The man looked at the item of clothing, I thought not recognizing it, and he caressed it as he placed it over his lap. “Thank you, Madre.” That’s what Papá used to call Mamá, but maybe that would be an easy detail to find out. Anyone could have known that.
* * *
In our apartment that night, we heard the only things the man would ever say about his kidnapping.
He said, “I was making my way back to the car in San Juan de Rioseco, I saw the peak of the Sierra Nevada; then seven guerrilleros stepped out of the fog.
“They said: ‘Freeze or we’ll piss you with bullets.’ They said, ‘We have your girls, cachaco––better come with us.’ ”
The man said he was blindfolded. The guerrillas shoved him through the jungle until they reached a guerrilla camp. He was put in a hut.
There was the smell of jacaranda flowers in the air, that bitter honeyed smell, as a guerrillero aimed at the man’s fingers with a machete.
When his fingers were gone, gone because the guerrillas deemed the man a traitor—once a communist and then a capitalist—the man thought of Emily Dickinson. He thought, “I must go in; the fog is rising.” He was a prisoner for 2,231 days. He moved camps sixty-eight times. He heard us four times on The Voices of the Kidnapped.
When they told him they would let him go, three boys escorted the man through the mountain to the exchange site. They pushed aside the plants and trees with the point of their guns. The man thought to the very last minute they weren’t going to release him but shoot him.
* * *
I wondered if this man pretending to be Papá had been Papá’s cell mate. The Emily Dickinson quote was something I could absolutely picture Papá thinking as he lost his fingers. It rang true, but Papá wouldn’t have told that detail to just anyone, so maybe the pretender had been Papá’s confidant.

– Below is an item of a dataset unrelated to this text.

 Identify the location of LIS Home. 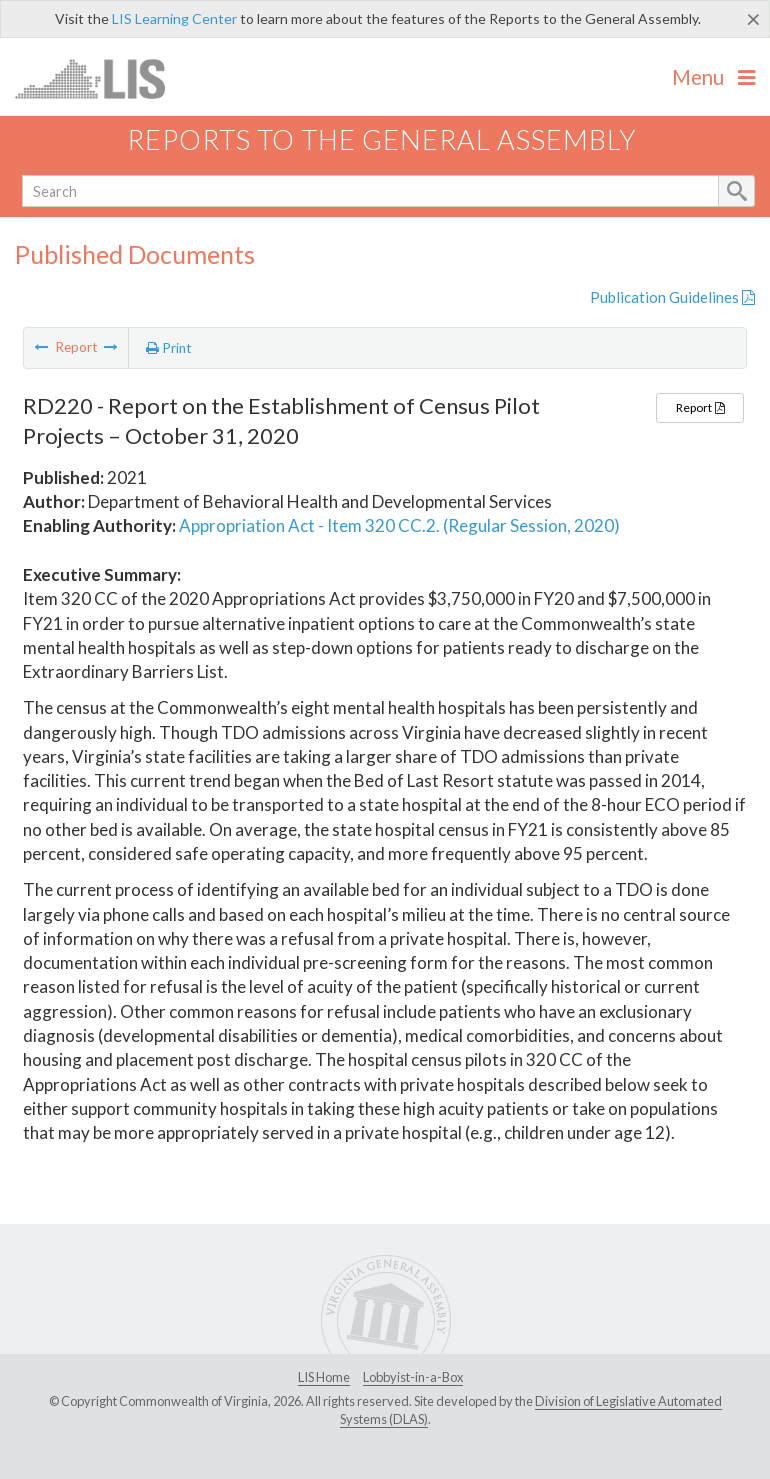 (324, 1377).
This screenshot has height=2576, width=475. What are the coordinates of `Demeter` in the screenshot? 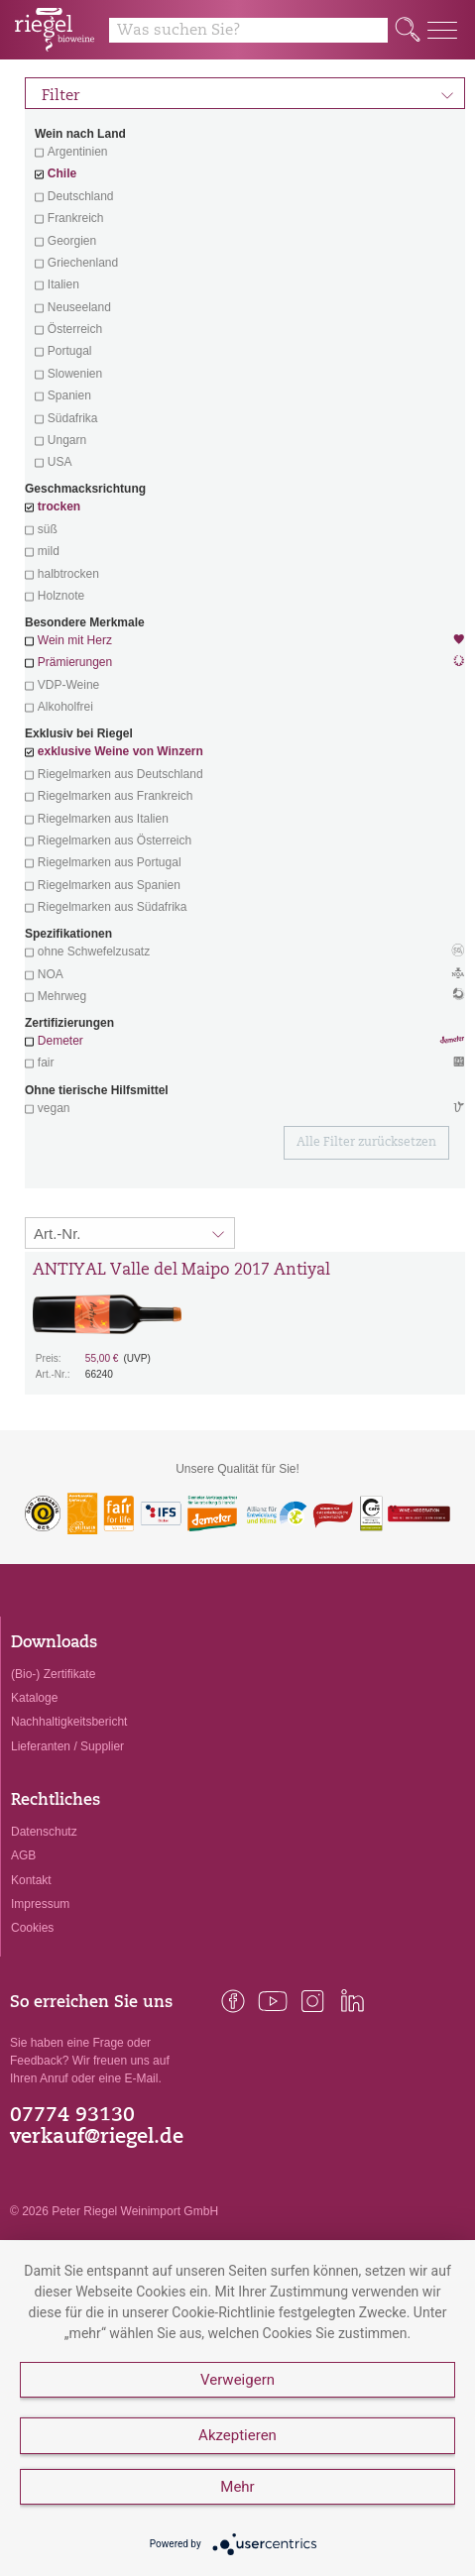 It's located at (60, 1041).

I tried to ask the man more, specifically about what he had heard us say on The Voices of the K
idnapped, because this was something that could prove he was who he said he was, but Mamá told me to be quiet—let your father forget, Chula, leave it alone.
I wondered who the man’s real family was. Why had he agreed to come to us to fake a life he didn’t know anything about? Was it for the prospect of living in the United States? Possibly it was the American citizenship, which was not easy to get and not cheap either.
That night as I lay down to sleep I wondered if the guerrillas often sent a pretender to the families of the kidnapped. I had to admit it was clever. Papá had been missing for six years, and kidnapped persons were often gone for decades, so if ever anyone wanted to take over a person’s identity, pretending to be a kidnapped person was the perfect circumstance. By the time a kidnapped person was released, after the horror they’d been through, it was believable that their faces would change. Anyone remotely similar could pass for the real person.
If the pretender gained the trust of the family, it was a way for the guerrillas to renew their blackmail. The guerrillas had given us a man with similar build, similar skin color, similar shoe size, but had failed in the thickness of hair, the posture, and the expression in the eyes. Where Papá had been able to emanate an effortless command, this new man was skittish, and insecure. The man now living in our house was afraid of large spaces. If he was outside, he was nervous and on edge until he was able to go inside a building. At night, the man didn’t want to sleep in Mamá’s bed, which I thought made sense, since he was a stranger to her. He took a blanket to sleep in a corner of the living room. He lay down between the wall and a table holding Mamá’s vase filled with potpourri. I couldn’t sleep at night and sometimes I wandered out of the small room I shared with Cassandra and looked for the man. The dining table hid him from view. I wondered what each object was meant to substitute. The wall of a shack, the trunk of a tree, the open air of the jungle, the soft bed of dead leaves.